The impact of the information revolution in this digital age has barely begun to be felt in customer service. Advances in technology and managing technology to leverage the customer experience will transform the nature of customer service in the future.
Think of the change customer service and customer service management has seen in the last 20 years. In 1995 customers were barely getting online, dial-up speed was the best you could expect and the Internet was a novelty, something for computer geeks and little business could actually be conducted online.
The Impact of the Customer Service Information Revolution
Today, it seems like almost everyone carries a smart phone, even my little kids are complete comfortable taking dad’s iPhone and navigating the operating system, playing games, texting, and consuming videos on demand. Consumers are more connected, more digitally experiences, and rely less on traditional sources of service. Self-service, and customized, unique service experiences are more important for today’s savvy customers.
Customer service in the Internet age
The Internet has been a revolutionary force for change.

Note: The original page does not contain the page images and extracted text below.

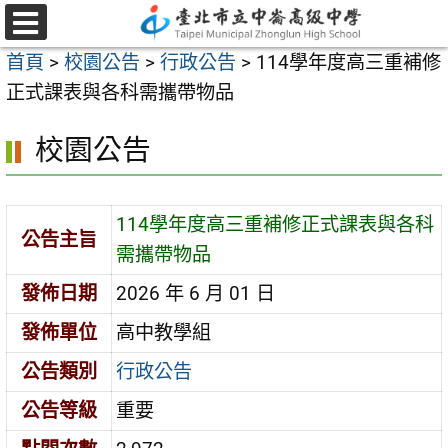
跳
至
選
首頁
>
校園公告
>
行政公告
>
114學年度高三重補修
單
主
正式課表與各科需攜帶物品
要
內
校園公告
容
區
114學年度高三重補修正式課表與各科
公告主旨
需攜帶物品
發佈日期
2026 年 6 月 01 日
發佈單位
高中教學組
公告類別
行政公告
公告等級
重要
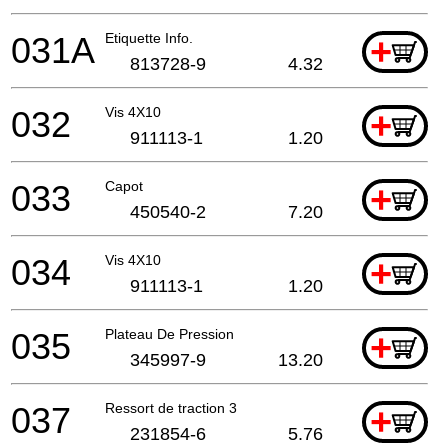
031A
Etiquette Info.
+
813728-9
4.32
032
Vis 4X10
+
911113-1
1.20
033
Capot
+
450540-2
7.20
034
Vis 4X10
+
911113-1
1.20
035
Plateau De Pression
+
345997-9
13.20
037
Ressort de traction 3
+
231854-6
5.76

It has changed the nature of distribution of goods, distribution of services, it has changed the nature of managing systems and people. This force for change has affected markets, economies, industries, and entire professions. It has also begun to revolutionize the impact that customer service professionals can have in the customer experience customers encounter when working with your organization.
The history of customer service
Customer service used to be something that involved face-to-face interaction with a customer. It was about smiling, point out items, going with customers to find needed goods, or presenting service options. With the information revolution, more and more of the traditional customer service interactions have shifted to the digital form. Customer service interactions today for business professionals are more heavily emphasize in phone, email, and live chat customer service interactions. So does a smile matter when the customer can’t see you? Probably not, but other behaviors, word choices, and voice tone replace eye-contact, and maybe even have a greater impact on the service experience itself.

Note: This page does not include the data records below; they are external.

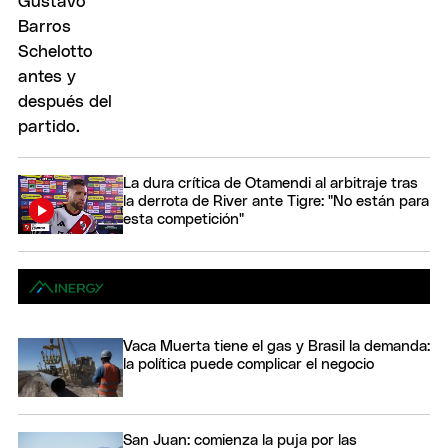
La dura crítica de Otamendi al arbitraje tras
la derrota de River ante Tigre: "No están para
esta competición"
Vaca Muerta tiene el gas y Brasil la demanda:
la política puede complicar el negocio
San Juan: comienza la puja por las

The future of customer experience
As technology continues to advance and new innovations and opportunities arise, what will you do to stay up-to-date in your deliver of exceptional customer service experiences? What trends are you seeing in your organization that will affect the future of your customer service offering. Does your customer experience strategy take into account disruptive technologies that could dramatically impact customer service? Are you on the lookout for those disruptors or will you be caught by surprise?